*** RECORDS TO PROCESS ***
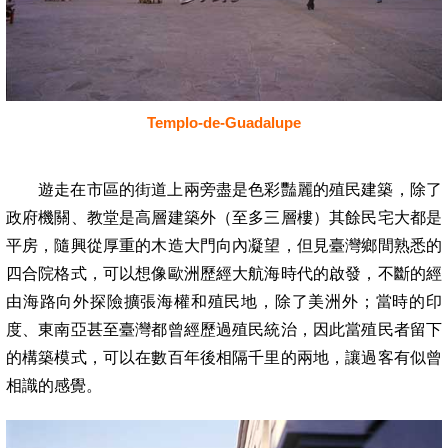
Templo-de-Guadalupe
遊走在市區的街道上兩旁盡是色彩豔麗的殖民建築，除了
政府機關、教堂是高層建築外（至多三層樓）其餘民宅大都是
平房，隨興從厚重的木造大門向內凝望，但見臺灣鄉間熟悉的
四合院格式，可以想像歐洲歷經大航海時代的啟發，不斷的經
由海路向外探險擴張海權和殖民地，除了美洲外；當時的印
度、東南亞甚至臺灣都曾經歷過殖民統治，因此當殖民者留下
的構築模式，可以在數百年後相隔千里的兩地，讓過客有似曾
相識的感覺。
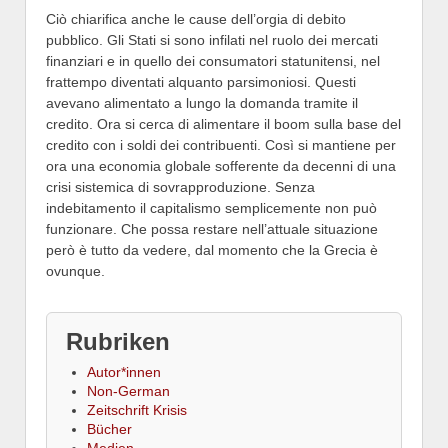
Ciò chiarifica anche le cause dell’orgia di debito
pubblico. Gli Stati si sono infilati nel ruolo dei mercati
finanziari e in quello dei consumatori statunitensi, nel
frattempo diventati alquanto parsimoniosi. Questi
avevano alimentato a lungo la domanda tramite il
credito. Ora si cerca di alimentare il boom sulla base del
credito con i soldi dei contribuenti. Così si mantiene per
ora una economia globale sofferente da decenni di una
crisi sistemica di sovrapproduzione. Senza
indebitamento il capitalismo semplicemente non può
funzionare. Che possa restare nell’attuale situazione
però è tutto da vedere, dal momento che la Grecia è
ovunque.
Rubriken
Autor*innen
Non-German
Zeitschrift Krisis
Bücher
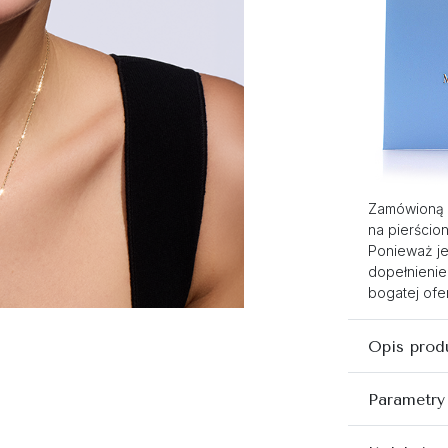
Zamówioną 
na pierścio
Ponieważ je
dopełnienie
bogatej ofer
Opis prod
Parametry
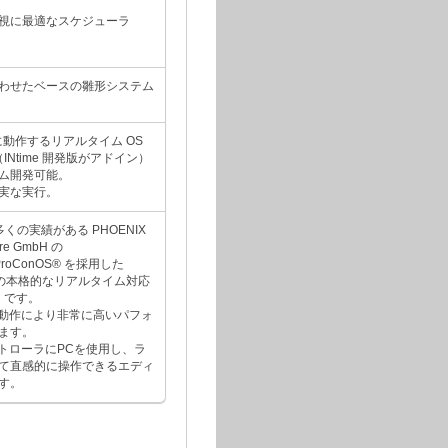
視に最適なスケジューラ
わせたベースの雛形システム
時に動作するリアルタイム OS
dio（INtime 開発版がアドイン）
ム開発可能。
実な実行。
で多くの実績がある PHOENIX
re GmbH の
ProConOS® を採用した
 準拠の本格的なリアルタイム対応
C です。
での動作により非常に高いパフォ
ます。
コントローラにPCを使用し、ラ
って直感的に操作できるエディ
す。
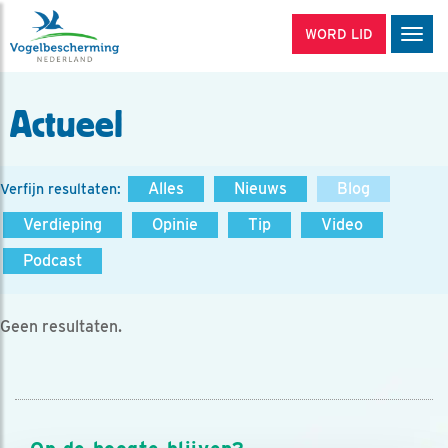
WORD LID
Men
Actueel
Alles
Nieuws
Blog
Verfijn resultaten:
Verdieping
Opinie
Tip
Video
Podcast
Geen resultaten.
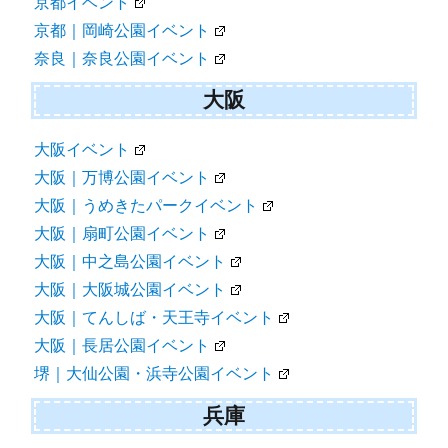
京都イベント
京都｜岡崎公園イベント
奈良｜奈良公園イベント
大阪
大阪イベント
大阪｜万博公園イベント
大阪｜うめきたパークイベント
大阪｜扇町公園イベント
大阪｜中之島公園イベント
大阪｜大阪城公園イベント
大阪｜てんしば・天王寺イベント
大阪｜長居公園イベント
堺｜大仙公園・浜寺公園イベント
兵庫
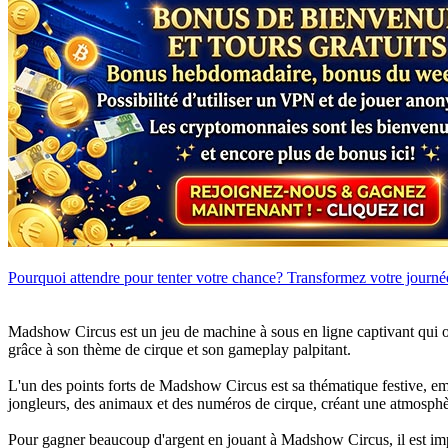
Pourquoi attendre pour tenter votre chance? Transformez votre journée
Madshow Circus est un jeu de machine à sous en ligne captivant qui o
grâce à son thème de cirque et son gameplay palpitant.
L'un des points forts de Madshow Circus est sa thématique festive, em
jongleurs, des animaux et des numéros de cirque, créant une atmosphè
Pour gagner beaucoup d'argent en jouant à Madshow Circus, il est i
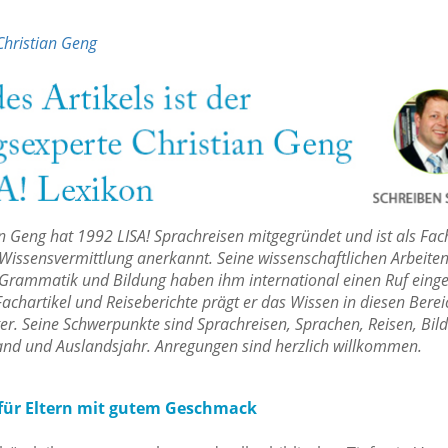
Christian Geng
an Geng hat 1992 LISA! Sprachreisen mitgegründet und ist als Fa
Wissensvermittlung anerkannt. Seine wissenschaftlichen Arbeiten
Grammatik und Bildung haben ihm international einen Ruf einge
achartikel und Reiseberichte prägt er das Wissen in diesen Bere
ter. Seine Schwerpunkte sind Sprachreisen, Sprachen, Reisen, Bil
and und Auslandsjahr. Anregungen sind herzlich willkommen.
für Eltern mit gutem Geschmack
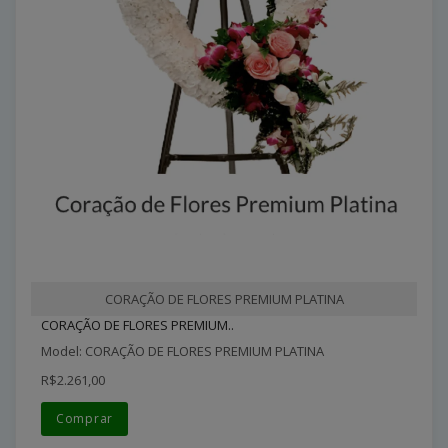
CORAÇÃO DE FLORES PREMIUM PLATINA
CORAÇÃO DE FLORES PREMIUM..
Model: CORAÇÃO DE FLORES PREMIUM PLATINA
R$2.261,00
Comprar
*** End of RECORDS TO PROCESS ***
■ TO DO
Your job is to restate, word for word, only the lines from the one holding "堺｜大仙公園・浜寺公園イベント" through the end of the material; pictures stay out.

■ ANSWER BOX
堺｜大仙公園・浜寺公園イベント
兵庫
Pourquoi attendre pour tenter votre chance? Transformez votre journée
Madshow Circus est un jeu de machine à sous en ligne captivant qui o
grâce à son thème de cirque et son gameplay palpitant.
L'un des points forts de Madshow Circus est sa thématique festive, em
jongleurs, des animaux et des numéros de cirque, créant une atmosphè
Pour gagner beaucoup d'argent en jouant à Madshow Circus, il est i
Christian Geng
an Geng hat 1992 LISA! Sprachreisen mitgegründet und ist als Fa
Wissensvermittlung anerkannt. Seine wissenschaftlichen Arbeiten
Grammatik und Bildung haben ihm international einen Ruf einge
achartikel und Reiseberichte prägt er das Wissen in diesen Bere
ter. Seine Schwerpunkte sind Sprachreisen, Sprachen, Reisen, Bil
and und Auslandsjahr. Anregungen sind herzlich willkommen.
für Eltern mit gutem Geschmack
CORAÇÃO DE FLORES PREMIUM PLATINA
CORAÇÃO DE FLORES PREMIUM..
Model: CORAÇÃO DE FLORES PREMIUM PLATINA
R$2.261,00
Comprar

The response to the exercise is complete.